#### TASK DETAILS:
Copy every line of the data exactly, keeping out any picture.

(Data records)

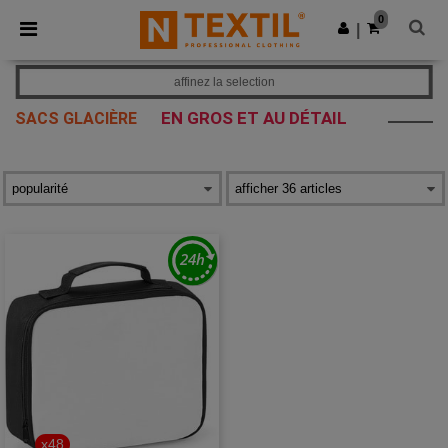
×
Appli Ntextil
0
Obtenir l'appli
|
Meilleurs prix sur l’app !
affinez la selection
EN GROS ET AU DÉTAIL
SACS GLACIÈRE
x48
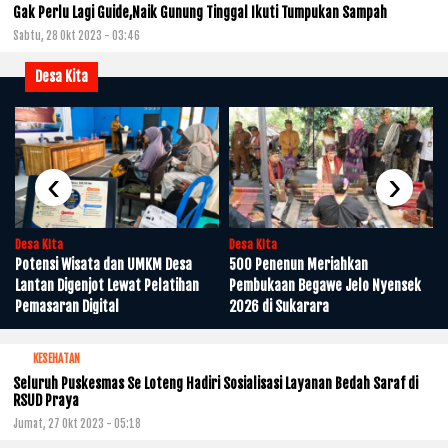
Gak Perlu Lagi Guide,Naik Gunung Tinggal Ikuti Tumpukan Sampah
Sabtu, 28 Okt 2023 - 03:46
Desa Kita
i
‹
›
Desa Kita
Desa Kita
Potensi Wisata dan UMKM Desa
500 Penenun Meriahkan
Lantan Digenjot Lewat Pelatihan
Pembukaan Begawe Jelo Nyensek
Pemasaran Digital
2026 di Sukarara
KESEHATAN
Seluruh Puskesmas Se Loteng Hadiri Sosialisasi Layanan Bedah Saraf di
RSUD Praya
Jumat, 27 Okt 2023 - 05:18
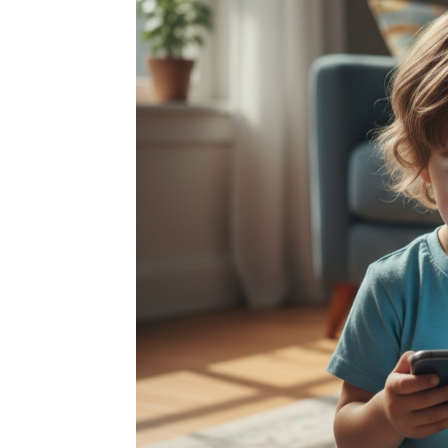
Penulis
H. Khasim
-
03 Februari 2026 12:15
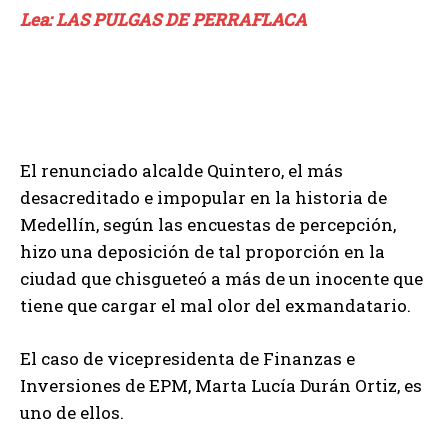
Lea: LAS PULGAS DE PERRAFLACA
El renunciado alcalde Quintero, el más
desacreditado e impopular en la historia de
Medellín, según las encuestas de percepción,
hizo una deposición de tal proporción en la
ciudad que chisgueteó a más de un inocente que
tiene que cargar el mal olor del exmandatario.
El caso de vicepresidenta de Finanzas e
Inversiones de EPM, Marta Lucía Durán Ortiz, es
uno de ellos.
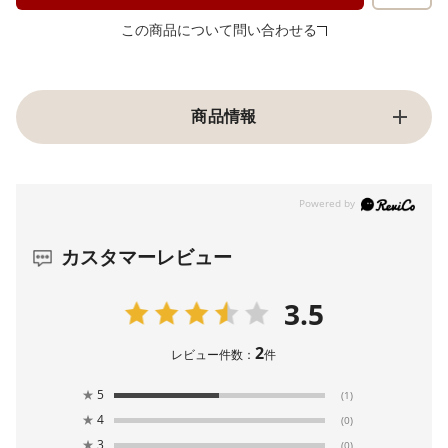
この商品について問い合わせる
商品情報
カスタマーレビュー
3.5
2
レビュー件数：
件
★
5
(1)
★
4
(0)
★
3
(0)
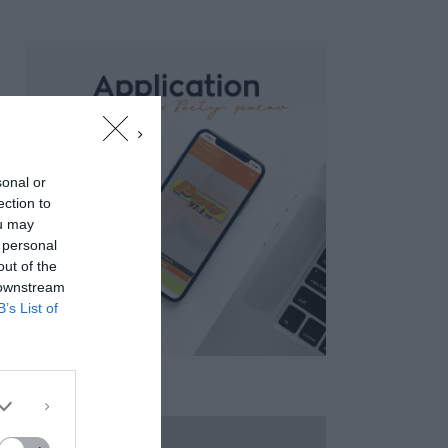
sonal or
ection to
ou may
 personal
out of the
 downstream
B’s List of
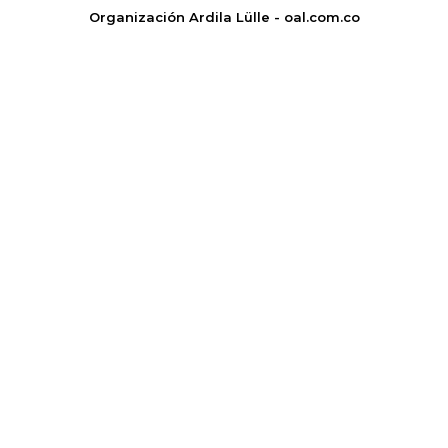
Organización Ardila Lülle - oal.com.co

#### ANSWER BOX:
×
Appli Ntextil
0
Obtenir l'appli
|
Meilleurs prix sur l’app !
affinez la selection
EN GROS ET AU DÉTAIL
SACS GLACIÈRE
x48
Gak Perlu Lagi Guide,Naik Gunung Tinggal Ikuti Tumpukan Sampah
Sabtu, 28 Okt 2023 - 03:46
Desa Kita
i
‹
›
Desa Kita
Desa Kita
Potensi Wisata dan UMKM Desa
500 Penenun Meriahkan
Lantan Digenjot Lewat Pelatihan
Pembukaan Begawe Jelo Nyensek
Pemasaran Digital
2026 di Sukarara
KESEHATAN
Seluruh Puskesmas Se Loteng Hadiri Sosialisasi Layanan Bedah Saraf di
RSUD Praya
Jumat, 27 Okt 2023 - 05:18
Penulis
H. Khasim
-
03 Februari 2026 12:15
Lea: LAS PULGAS DE PERRAFLACA
El renunciado alcalde Quintero, el más
desacreditado e impopular en la historia de
Medellín, según las encuestas de percepción,
hizo una deposición de tal proporción en la
ciudad que chisgueteó a más de un inocente que
tiene que cargar el mal olor del exmandatario.
El caso de vicepresidenta de Finanzas e
Inversiones de EPM, Marta Lucía Durán Ortiz, es
uno de ellos.
この商品について問い合わせる
商品情報
カスタマーレビュー
3.5
2
レビュー件数：
件
★
5
(1)
★
4
(0)
★
3
(0)
sonal or
ection to
ou may
 personal
out of the
 downstream
B’s List of
Organización Ardila Lülle - oal.com.co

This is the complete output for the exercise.